第5話 黒くて透明で、

 目が覚めたのは、チャイムの音が鳴り響いたときだった。

 体温くらいまで温かくなった布団から起き上がる。寝る前まであった頭痛は治まり、昼寝をしたことで気分も上々だ。

「ありがとうございました」

 養護教諭の先生にそう言い僕は保健室を出る。どうやらちょうど放課後になったみたいで、校舎は授業が終わって解放された生徒達で騒がしくなっていた。階段を上り、教室にカバンを回収しに行く。その途中。

「あっ、た、高崎君っ」

 ある女子生徒にすれ違い際に呼び止められた。同じクラスではないけど、見覚えがある。すなわち同じ中学校だったっていうこと。

「ちょっと、お話、いいかな……」

「う、うん……」

 僕に声を掛けてきた女子生徒はすると階段を上がって、人気のない最上階の校舎隅、LL教室に連れて来られた。

「保健室、行ってたみたいだけど、大丈夫……?」

「え、あ、うん……もう、大丈夫」

 見られていたのかなあ……い、いや、まあ別にいいんだけど……。

 この流れ……。

 髪をくるりと揺らめかせ、彼女は僕と向かい合った。

「あ、あの……高崎君、中学からずっと……学校祭とか色々イベントを中心になって引っ張っているのとか……見ててずっと……」

 ……ああ、きっと、やっぱり。

「高崎君っ、去年の夏から好きでした、付き合って下さいっ」

 それまで合っていた視線が外れ、僕の視界には頭を下げる彼女の姿が入る。

「……だめ、かな……?」

 それまでしっかりと見えていた彼女の髪の色、少し苺がかった赤みを帯びた頬さえも、その奥に映っていたちらつく粉雪さえも。

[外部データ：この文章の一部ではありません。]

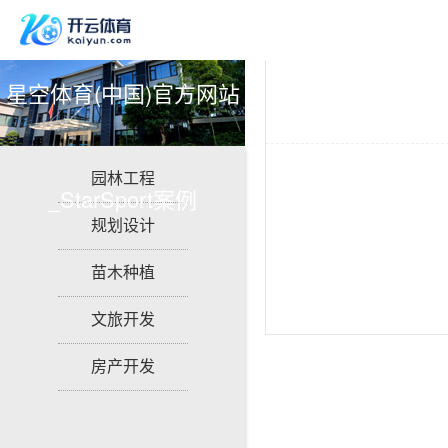
星空体育(中国)官方网站
园林工程
_StarSport案例
规划设计
苗木种植
文旅开发
房产开发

 彼女の告白を聞いた瞬間、色を失ったかのようにモノクロにその姿を変えた。

 その次は、心がキュウっと音を立てて締め付けられるような感覚に苛まれる。締め付けられるくせに、温かくもないし、じゃあ逆に冷たいってこともない。

 ただ、締め付けられるだけ。それ以外の感覚は死んでしまう。

 視線をわずかに上げる。見えない位置で自分の右手を握りしめる。それを守るように、左手を添える。

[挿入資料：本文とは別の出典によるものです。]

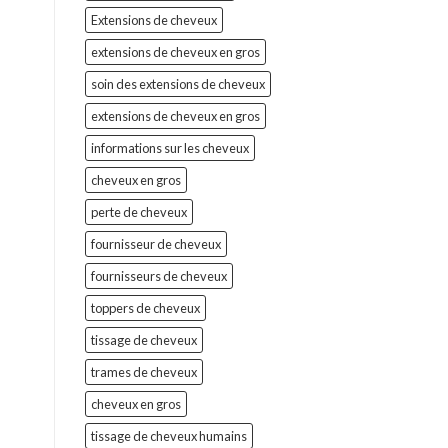
Extensions de cheveux
extensions de cheveux en gros
soin des extensions de cheveux
extensions de cheveux en gros
informations sur les cheveux
cheveux en gros
perte de cheveux
fournisseur de cheveux
fournisseurs de cheveux
toppers de cheveux
tissage de cheveux
trames de cheveux
cheveux en gros
tissage de cheveux humains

 ……最後に、一瞬過去の記憶がフラッシュバックしてくる。

 言葉にもしたくない、できれば忘れてしまいたい、嫌な事実が。


 ──だから、僕の大切な人はみんな僕の前から消えていなくなってしまう。


 そんな思いが、目の前にいる彼女の告白を断る理由になって。

「……ごめん、高梨たかなしさんとは、付き合えない」

 そっか、そうだ。この子は、高梨って名前だった。確か、中学校で同じ学祭実行委員になったんだ。

「……っ……他に、好きな人がいるの……?」

「……わからない」

「え?」

「僕に、誰かと付き合うってことが……できる気がしないんだ。……だから、ごめんね」

 僕はそう言うと、逃げるようにLL教室から出て行く。

 背中に立ち尽くしている彼女を置いて。

 僕は逃げ出した。彼女の好意から。


 覚束ない足取りで教室に自分のカバンを回収しに向かう。階段を下りると、踊り場で茜と鉢合わせになった。

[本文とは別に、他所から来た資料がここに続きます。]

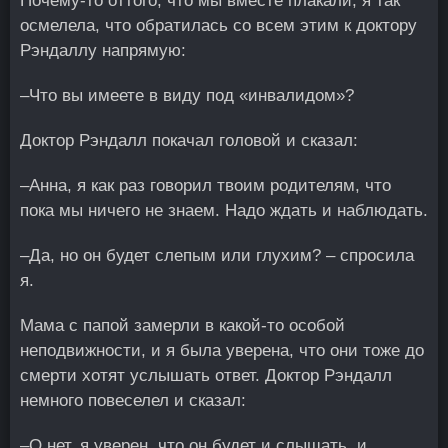
Почему-то оттого, что мы вместе плакали, я так
осмелела, что обратилась со всем этим к доктору
Рэндаллу напрямую:
–Что вы имеете в виду под «инвалидом»?
Доктор Рэндалл покачал головой и сказал:
–Анна, я как раз говорил твоим родителям, что
пока мы ничего не знаем. Надо ждать и наблюдать.
–Да, но он будет слепым или глухим? – спросила
я.
Мама с папой замерли в какой-то особой
неподвижности, и я была уверена, что они тоже до
смерти хотят услышать ответ. Доктор Рэндалл
немного повеселел и сказал:
–О нет, я уверен, что он будет и слышать, и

 ……なんか、今は会いたくないんだよな……女の子と。

「あっ、陽平やっと見つけた。探してたんだよ?」

 少し表情を曇らせた茜は、腕を組んで僕を見つめる。

「……ごめん、ちょっと、ね」

「保健室行くともう出て行ったよって先生に言われるし、ラインも既読つかないし」

「だからごめんって……」

 僕は茜との会話を早々に切り上げ、教室に向かう足取りを再び動かす。

「あっ、ちょっと陽平っ、まだ話終わってない──」

 本日二度目の逃避、間違いなく僕の気分は最悪だ。


 中学生のときにも、二回告白を受けた。でも、僕はそれを断った。別に、タイプじゃないとか、好きな人がいたとかじゃない。むしろいい子だとすら思う。

 じゃあなんで、って話だよね。

 僕の家は片親だ。父親と僕。二人で暮らしている。離婚でも、別居でもない。僕のお母さんは、僕が中学に入学する春に交通事故で死んでしまった。しかも、それは僕も事故で入院していた時期のことで。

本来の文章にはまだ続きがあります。